陆观宴彻底被一盆冰水泼在头上,浇灭了他所有幻想。
陆观宴嗓音发颤:“你去哪里?”
萧别鹤:“哪里都行。”
陆观宴颤抖,难受到要窒息:“你昨天,还说爱我,不爱了吗?”
萧别鹤:“对。”
陆观宴伸手,下属会意,犹豫了好一会儿,还是遵命地递上一把剑。
陆观宴夺走被萧别鹤当做武器指向他的树枝,握住萧别鹤的手将剑朝自己身上刺,眼神动作几乎像个疯子:“哥哥,用这个。”
萧别鹤只是想离开他,没想过要伤陆观宴,见陆观宴疯子一样握住他的手把剑往身上刺,连忙收住自己的手将他甩开,站不稳地转头踉踉跄跄就要再逃走。

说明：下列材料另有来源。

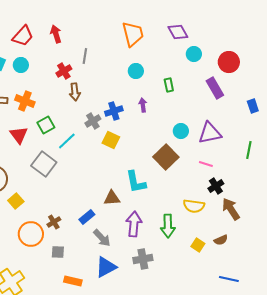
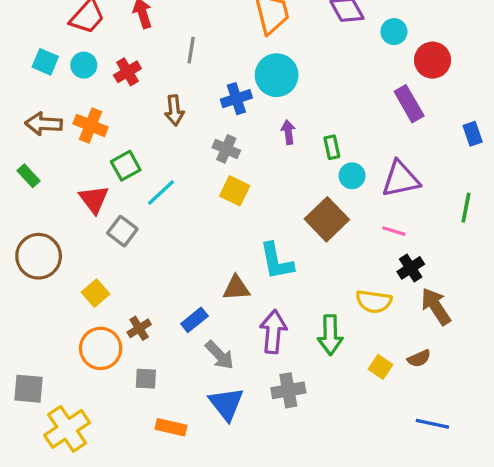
cyan circle: (194, 54) -> (394, 32), moved
red cross: (64, 71) -> (127, 72), moved
cyan circle: (136, 71) -> (277, 75), size x1.6
green rectangle: (169, 85) -> (332, 147), moved
blue cross: (114, 111) -> (236, 99), moved
gray cross: (93, 121) -> (226, 149), moved, turned -35
red triangle: (19, 135) -> (94, 199), moved
gray square: (44, 164) -> (122, 231), size x0.7
yellow square: (16, 201) -> (96, 293), moved
blue triangle: (106, 267) -> (226, 404), turned -40

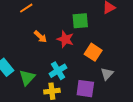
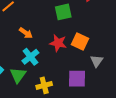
red star: (65, 39) -> (58, 43), moved
cyan cross: (58, 71) -> (30, 57), moved

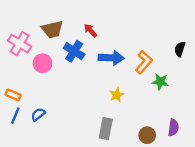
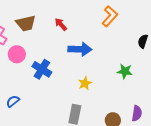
blue cross: (74, 51) -> (42, 69), moved
orange L-shape: (144, 62) -> (110, 16), moved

千军万马将萧别鹤包围,十步之外,围成一道密不透风的圈网。
陆观宴再次朝他逼来,想要抱他,被萧别鹤无情推开:“别碰我。”
陆观宴将要窒息,看着那双冰冷的眼睛,与往常完全不一样,陆观宴从未见过他这般冰冷的样子。
陆观宴恐慌害怕问:“哥哥,你是不是想起来了?”
萧别鹤微微一愣,果然是骗了他吗?
冷漠无力的声音道:“对。”
陆观宴再次一窒,一颗心脏痛得要碎掉。
早预料过有这一天,陆观宴很清楚知道自己都对萧别鹤做了什么罪孽事,知道萧别鹤想起来那一天,他们之间一定会结束,萧别鹤一定会厌恨他恶心他。
可是这天这么快来了,陆观宴做过许久心理准备,依旧无法接受。
也从没想过要真放萧别鹤自由。
他会铸造一个更大、更坚实密不透风的牢笼,继续把萧别鹤,一辈子,牢牢锁起来。
萧别鹤恨他厌他,也永远无法离开他!
陆观宴神色变得越来越怪异可怕,雨中抓住了萧别鹤的手臂,阴暗蛊惑的嗓音向他道:“哥哥,看着我的眼睛。”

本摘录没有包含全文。